"Je suis en danger" : à Annemasse, la femme poignardée par son ex-mari avait appelé à l’aide
avec : France Bleu
Quelques semaines avant d’être mortellement poignardée par son ex-mari, le 28 janvier, à Annemasse (Haute-Savoie), une femme s’était confiée à l’association "Espace Femmes" de la Roche-sur-Foron. Après cinq dépôts de plainte pour violences, elle se sentait en danger de mort et n’a pas été écoutée.
"Elle allait partout pour dire : je suis en danger, faites quelque chose !" : dans les locaux de l’association "Espace Femmes" à La Roche-sur-Foron, en Haute-Savoie, Caroline peine à contenir son émotion et sa colère. Depuis deux ans, cette éducatrice spécialisée accompagnait Gulcin dans la séparation d’avec son ex-mari. Cette association vient en aide aux victimes de violences familiales.
Le 28 janvier, au pied de son immeuble, le mari poignarde son ex-femme venue récupérer leur quatre enfants
Le jour de sa mort, Gulcin n’était pas venue seule chercher ses enfants, comme le lui avait conseillé l’association d’aide aux victimes. La jeune femme s’était faite accompagner d’un ami, lequel a été sérieusement blessé par l’ex-conjoint. Cet homme, âgé de 44 ans, est aujourd’hui en détention provisoire, mis en examen pour meurtre par conjoint et tentative de meurtre.
Gulcin avait 34 ans, quatre enfants, un travail de monitrice d’auto-école et un appartement à Annemasse. "Elle avait repris sa vie en main et son indépendance, mais ça se passait mal. La dernière fois que je l’ai vue, c’est au mois de décembre 2018, un mois avant son assassinat. Elle est arrivée très en colère, en disant que personne n’était là pour la protéger, qu’elle avait déposé cinq plaintes, que Monsieur n’avait jamais été convoqué. Elle était très inquiète pour sa vie et elle disait c’est soit lui, soit moi".
"Comment on fait après ça pour aider ces femmes qui passent leur temps à dénoncer, à essayer de se faire entendre".Caroline, éducatrice spécialisée.
Le frère de la victime, que nous avons joint en Turquie, où se déroule cette semaine l’enterrement, nous a confirmé le dépôt de cinq plaintes, et "qu’il détient des preuves concernant les menaces" proférées par l’ancien mari de sa sœur.
"Pour elle, la justice ne l’entendait pas. Elle criait partout, à l’école, au commissariat, mais elle avait le sentiment que rien n’était fait pour la protéger"

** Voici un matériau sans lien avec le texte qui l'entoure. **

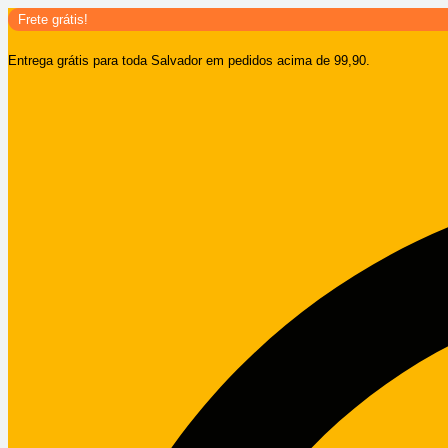
Ir
Frete grátis!
para
Entrega grátis para toda Salvador em pedidos acima de 99,90.
o
conteúdo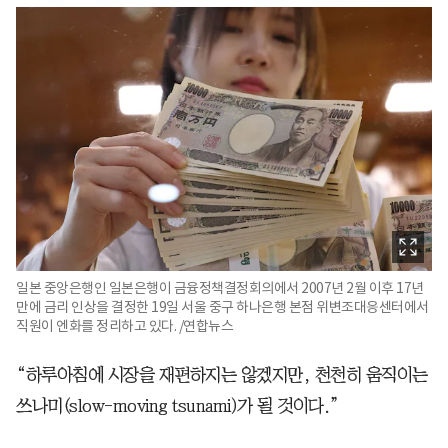
일본 중앙은행인 일본은행이 금융정책결정회의에서 2007년 2월 이후 17년
만에 금리 인상을 결정한 19일 서울 중구 하나은행 본점 위변조대응센터에서
직원이 엔화를 정리하고 있다. /연합뉴스
“하루아침에 시장을 재편하지는 않겠지만, 천천히 움직이는
쓰나미(slow-moving tsunami)가 될 것이다.”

Sur ces plaintes déposées et sur les menaces évoquées, le procureur de la République de Thonon-les-Bains, Philippe Toccanier, que nous avons interrogé a indiqué qu’il n’avait "rien à dire sur l’enquête en cours. Si les proches des victimes estiment qu’il y a eu des manquements, ils peuvent se constituer parties civiles".
"Gulcin est l’une des 19 femmes mortes depuis le début de cette année "
Anne, la directrice de Espace Femmes, martèle ce chiffre. "Quand on répète qu’en France, une femme meurt tous les trois jours sous les coups de son conjoint, ou de son ex-conjoint, c’est encore pire que cela en ce début 2019".
"On dit aux victimes de porter plainte. Elles le font de plus en plus. Mais après ???"